Après avoir jeté un coup d’œil général sur tous ces monumens, nous allons nous livrer à l’étude des détails intéressans qu’ils présentent, et faire connaître dans toutes leurs parties les objets qui ont excité, à un si haut degré, notre intérêt et notre curiosité.

  1. Voy. le plan général de Thèbes pl. 1, A., vol.  ii.
  2. Un séjour prolongé pendant plus de deux mois sur les ruines de Thèbes nous a permis de nous livrer à une étude approfondie des monumens d’antiquité.
  3. Bossuet, dans son Discours sur l’histoire universelle.
  4. Mille vingt-six toises.
  5. Cinq cent treize toises.
  6. Ce mot est dérivé de πυλὼν que les Grecs ont employé pour designer les grandes constructions pyramidales qui forment ordinairement l’entrée des temples et des palais de l’Égypte. Voyez ce que nous rapportons à ce sujet dans la seconde partie de la section III de ce chapitre.
  7. Ce sont des mimosa nilotica.
  8. C’est le Memnonium de Strabon : on en trouvera des preuves dans la section II de ce chapitre.
  9. Soixante et un pieds.
  10. Trois cent cinquante à quatre cents toises.
  11. Soixante-douze à soixante-quinze pieds.
  12. Trente-quatre pieds.
  13. Cinquante pieds.
  14. Dix pieds.
  15. Mille vingt-six toises.
  16. Soixante-dix pieds.
  17. Trois cent dix-huit pieds.
  18. Trois cent dix-huit pieds.
  19. Onze pieds.
  20. Soixante-dix pieds.
  21. Soixante-quatre pieds.
  22. Soixante-neuf pieds.
  23. Quatre-vingt-onze pieds.
  24. Trois cent quarante-un pieds.
  25. Diod. Sic. Biblioth. hist. lib. 1, pag. 56, cd. 1746.
  26. Diod. Sic. Biblioth. hist. lib. 1, pag. 83, cd. 1746.
  27. Diod. Sieul. Biblioth. hist. l. i, sect. 2, pag. 60, ed. 1746
  28. D’après les témoignages des anciens auteurs, une des croyances religieuses des Égyptiens était que les ames n’abandonnaient les corps que lorsque ceux-ci avaient éprouvé une entière destruction : alors ces ames quittaient les enfers pour venir animer de nouveaux corps, en commençant par ceux des plus vils animaux, et s'élevant par degrés jusqu’aux plus nobles, pendant l’espace de trois mille ans, au bout desquels elles rentraient dans des corps humains. Voyez le savant ouvrage de Zoega, De origine et usu obeliscorum, sect. iv, cap. i, pag. 294 et seq.
  29. Lucian. Imagines, p. 12, Clem. Alexandrin.
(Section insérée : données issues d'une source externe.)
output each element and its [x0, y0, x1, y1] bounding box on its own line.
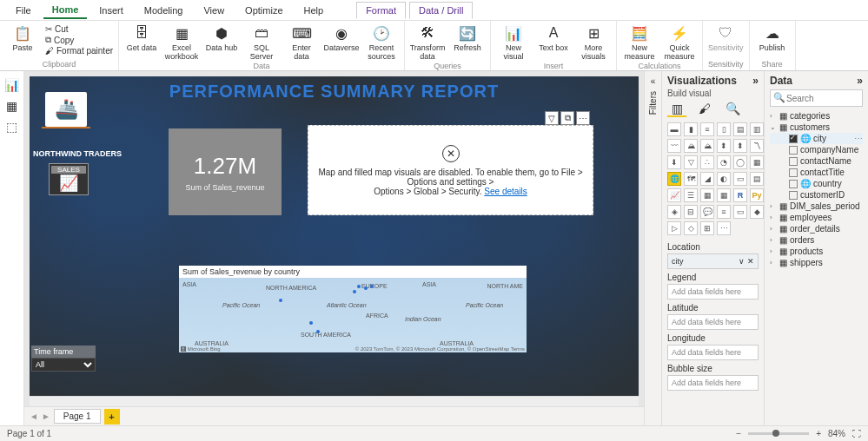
zoom-in-button[interactable]: + — [816, 429, 821, 438]
get-more-visuals-icon[interactable]: ⋯ — [717, 221, 731, 235]
fit-to-page-button[interactable]: ⛶ — [852, 429, 861, 438]
checkbox[interactable] — [789, 168, 798, 177]
clustered-column-icon[interactable]: ▯ — [717, 122, 731, 136]
sql-button[interactable]: 🗃SQL Server — [244, 24, 279, 61]
matrix-icon[interactable]: ▦ — [717, 188, 731, 202]
stacked-column-icon[interactable]: ▮ — [684, 122, 698, 136]
paste-button[interactable]: 📋Paste — [5, 24, 40, 52]
custom2-icon[interactable]: ⊞ — [700, 221, 714, 235]
narrative-icon[interactable]: ≡ — [717, 205, 731, 219]
collapse-data-icon[interactable]: » — [857, 75, 863, 87]
tab-file[interactable]: File — [7, 3, 40, 18]
bubble-well[interactable]: Add data fields here — [667, 375, 759, 391]
field-companyname[interactable]: companyName — [770, 144, 863, 155]
excel-button[interactable]: ▦Excel workbook — [164, 24, 199, 61]
line-col-icon[interactable]: ⬍ — [717, 139, 731, 153]
checkbox[interactable] — [789, 146, 798, 155]
table-orders[interactable]: ›▦orders — [770, 234, 863, 246]
expand-filters-icon[interactable]: « — [651, 76, 656, 86]
funnel-icon[interactable]: ▽ — [684, 155, 698, 169]
field-contacttitle[interactable]: contactTitle — [770, 167, 863, 178]
checkbox[interactable] — [789, 191, 798, 200]
field-customerid[interactable]: customerID — [770, 189, 863, 201]
kpi-icon[interactable]: 📈 — [667, 188, 681, 202]
focus-icon[interactable]: ⧉ — [560, 111, 574, 125]
timeframe-select[interactable]: All — [31, 358, 96, 372]
table-dim[interactable]: ›▦DIM_sales_period — [770, 201, 863, 212]
paginated-icon[interactable]: ▭ — [733, 205, 747, 219]
table-shippers[interactable]: ›▦shippers — [770, 257, 863, 268]
see-details-link[interactable]: See details — [484, 187, 527, 196]
close-icon[interactable]: ✕ — [442, 145, 460, 162]
zoom-slider[interactable] — [748, 432, 809, 435]
stacked-area-icon[interactable]: ⛰ — [700, 139, 714, 153]
table-customers[interactable]: ⌄▦customers — [770, 122, 863, 133]
card-icon[interactable]: ▭ — [733, 172, 747, 186]
decomp-tree-icon[interactable]: ⊟ — [684, 205, 698, 219]
report-canvas[interactable]: PERFORMANCE SUMMARY REPORT 🚢 NORTHWIND T… — [30, 76, 639, 396]
collapse-vis-icon[interactable]: » — [752, 75, 759, 87]
donut-icon[interactable]: ◯ — [733, 155, 747, 169]
pie-icon[interactable]: ◔ — [717, 155, 731, 169]
checkbox-checked[interactable] — [789, 135, 798, 143]
more-options-icon[interactable]: ⋯ — [576, 111, 590, 125]
tab-help[interactable]: Help — [295, 3, 333, 18]
table-orderdetails[interactable]: ›▦order_details — [770, 223, 863, 234]
field-city[interactable]: 🌐city⋯ — [770, 133, 863, 144]
format-visual-tab[interactable]: 🖌 — [695, 102, 714, 117]
checkbox[interactable] — [789, 180, 798, 188]
timeframe-slicer[interactable]: Time frame All — [31, 346, 96, 372]
key-influencer-icon[interactable]: ◈ — [667, 205, 681, 219]
custom1-icon[interactable]: ◇ — [684, 221, 698, 235]
quick-measure-button[interactable]: ⚡Quick measure — [662, 24, 697, 61]
tab-home[interactable]: Home — [43, 2, 88, 19]
prev-page-button[interactable]: ◄ — [30, 411, 38, 421]
map-visual[interactable]: Sum of Sales_revenue by country ASIA NOR… — [179, 266, 527, 352]
powerapps-icon[interactable]: ◆ — [750, 205, 764, 219]
field-country[interactable]: 🌐country — [770, 178, 863, 189]
map-icon[interactable]: 🌐 — [667, 172, 681, 186]
filter-icon[interactable]: ▽ — [545, 111, 559, 125]
field-dropdown-icon[interactable]: ∨ ✕ — [739, 257, 754, 266]
line-col2-icon[interactable]: ⬍ — [733, 139, 747, 153]
slicer-icon[interactable]: ☰ — [684, 188, 698, 202]
data-hub-button[interactable]: ⬢Data hub — [204, 24, 239, 52]
format-painter-button[interactable]: 🖌Format painter — [45, 46, 113, 56]
stacked-bar-icon[interactable]: ▬ — [667, 122, 681, 136]
table-categories[interactable]: ›▦categories — [770, 110, 863, 122]
waterfall-icon[interactable]: ⬇ — [667, 155, 681, 169]
100stacked-col-icon[interactable]: ▥ — [750, 122, 764, 136]
field-contactname[interactable]: contactName — [770, 155, 863, 167]
100stacked-bar-icon[interactable]: ▤ — [733, 122, 747, 136]
new-measure-button[interactable]: 🧮New measure — [622, 24, 657, 61]
more-visuals-button[interactable]: ⊞More visuals — [576, 24, 611, 61]
analytics-tab[interactable]: 🔍 — [723, 102, 742, 117]
transform-data-button[interactable]: 🛠Transform data — [410, 24, 445, 61]
recent-sources-button[interactable]: 🕑Recent sources — [364, 24, 399, 61]
table-icon[interactable]: ▦ — [700, 188, 714, 202]
tab-optimize[interactable]: Optimize — [236, 3, 291, 18]
longitude-well[interactable]: Add data fields here — [667, 345, 759, 360]
data-view-icon[interactable]: ▦ — [6, 99, 17, 113]
model-view-icon[interactable]: ⬚ — [6, 120, 17, 134]
table-employees[interactable]: ›▦employees — [770, 212, 863, 223]
legend-well[interactable]: Add data fields here — [667, 284, 759, 299]
cut-button[interactable]: ✂Cut — [45, 24, 113, 34]
add-page-button[interactable]: + — [104, 409, 120, 425]
latitude-well[interactable]: Add data fields here — [667, 314, 759, 330]
build-visual-tab[interactable]: ▥ — [667, 102, 686, 117]
next-page-button[interactable]: ► — [42, 411, 50, 421]
filled-map-icon[interactable]: 🗺 — [684, 172, 698, 186]
r-visual-icon[interactable]: R — [733, 188, 747, 202]
line-icon[interactable]: 〰 — [667, 139, 681, 153]
text-box-button[interactable]: AText box — [536, 24, 571, 52]
refresh-button[interactable]: 🔄Refresh — [450, 24, 485, 52]
table-products[interactable]: ›▦products — [770, 246, 863, 257]
page-tab-1[interactable]: Page 1 — [54, 409, 101, 424]
py-visual-icon[interactable]: Py — [750, 188, 764, 202]
publish-button[interactable]: ☁Publish — [755, 24, 790, 52]
field-more-icon[interactable]: ⋯ — [854, 134, 863, 143]
powerautomate-icon[interactable]: ▷ — [667, 221, 681, 235]
zoom-out-button[interactable]: − — [736, 429, 741, 438]
gauge-icon[interactable]: ◐ — [717, 172, 731, 186]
Pœdagogus, lib. iii, cap. 2.
  30. Voyez les pl. 89 et 92 des tombeaux des rois, A., vol. ii.
  31. La loi égyptienne, qui nous a été transmise par Platon, et énoncée en ces termes Θήϰας δ’ εἶναι, τἅν χωρίων ὁπόσα μὲν ἐργάσιμα μηδαμοῦ, μητέ τι μέγα μητέ τι σμιϰρὸν μνῆμα (Plato, de Legibus, lib. xii).
  32. Tacit. Annal. lib. ii.
  33. Le général Béliard, commandant les provinces supérieures de l’Égypte. Tous les membres de la commission ont eu à se louer des facilités qu’il leur a données pour se livrer à l’étude des antiquités ; mais nous avons plus particulièrement éprouvé les effets de la bienveillance de ce général, et c’est un besoin pour nous de lui en témoigner ici notre gratitude.